Ha inciso con Canzoniere Vicentino, Andrea Da Cortà, Compagnia del Bel Bambin, Luca
Donini quartet, Pierangelo Tamiozzo, TIENNO (The Italian European Nyckelharpa Network
Orchestra), Rondeau de Fauvel, il Convito Musicale, i Giullari dell’Allegra Brigata.

Alessandro Ferrarese si diploma brillantemente in Organo e Composizione Organistica
con U. Pineschi presso il Conservatorio di Bologna e, con il massimo dei voti e la lode, in
Clavicembalo sotto la guida di S. Vartolo presso il Conservatorio di Mantova. Consegue
quindi cum laude la Laurea in Lingua e Letteratura Giapponese all’Università Ca’ Foscari di
Venezia e, a Milano, il Diploma di Musicoterapia con lode.
Frequenta corsi di interpretazione e perfezionamento con L.F. Tagliavini, H. Vogel, S.
Innocenti, L. Tamminga, e di accordatura con F. Gazzola.
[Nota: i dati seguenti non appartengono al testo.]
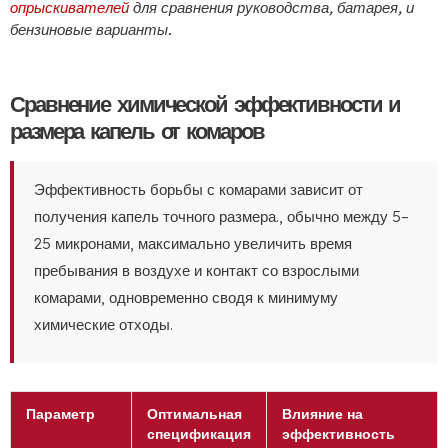
опрыскивателей
для сравнения руководства, батарея, и
бензиновые варианты.
Сравнение химической эффективности и
размера капель от комаров
Эффективность борьбы с комарами зависит от
получения капель точного размера., обычно между 5–
25 микронами, максимально увеличить время
пребывания в воздухе и контакт со взрослыми
комарами, одновременно сводя к минимуму
химические отходы.
Параметр
Оптимальная
Влияние на
спецификация
эффективность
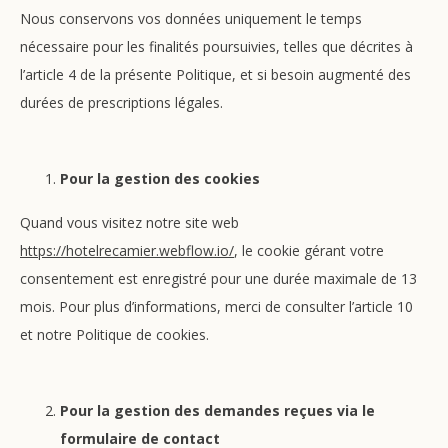
Nous conservons vos données uniquement le temps
nécessaire pour les finalités poursuivies, telles que décrites à
l’article 4 de la présente Politique, et si besoin augmenté des
durées de prescriptions légales.
Pour la gestion des cookies
Quand vous visitez notre site web
https://hotelrecamier.webflow.io/
, le cookie gérant votre
consentement est enregistré pour une durée maximale de 13
mois. Pour plus d’informations, merci de consulter l’article 10
et notre Politique de cookies.
Pour la gestion des demandes reçues via le
formulaire de contact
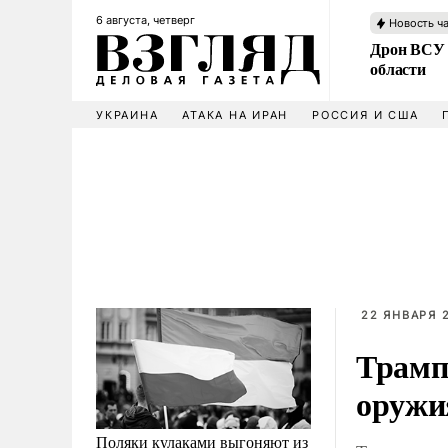
6 августа, четверг
Новость ч
Дрон ВСУ 
области
УКРАИНА
АТАКА НА ИРАН
РОССИЯ И США
22 ЯНВАРЯ 2
Трамп
оружи
Поляки кулаками выгоняют из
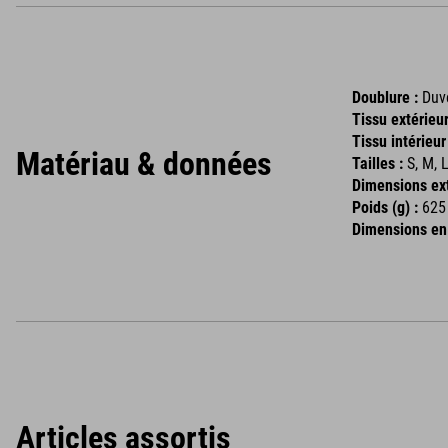
Doublure :
Duve
Tissu extérieur
Tissu intérieur
Matériau & données
Tailles :
S, M, 
Dimensions ext
Poids (g) :
625 
Dimensions en
Articles assortis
Approfondisce lo studio della fisarmonica con F. Rossato e la pratica d’improvvisazione con
B. Ceselli e P. Birro. L’interesse per il suono e la sua risonanza emotiva lo conducono al
polistrumentismo.
Svolge attività concertistica come solista e in varie formazioni vocali e strumentali.
È docente presso la scuola secondaria di primo grado.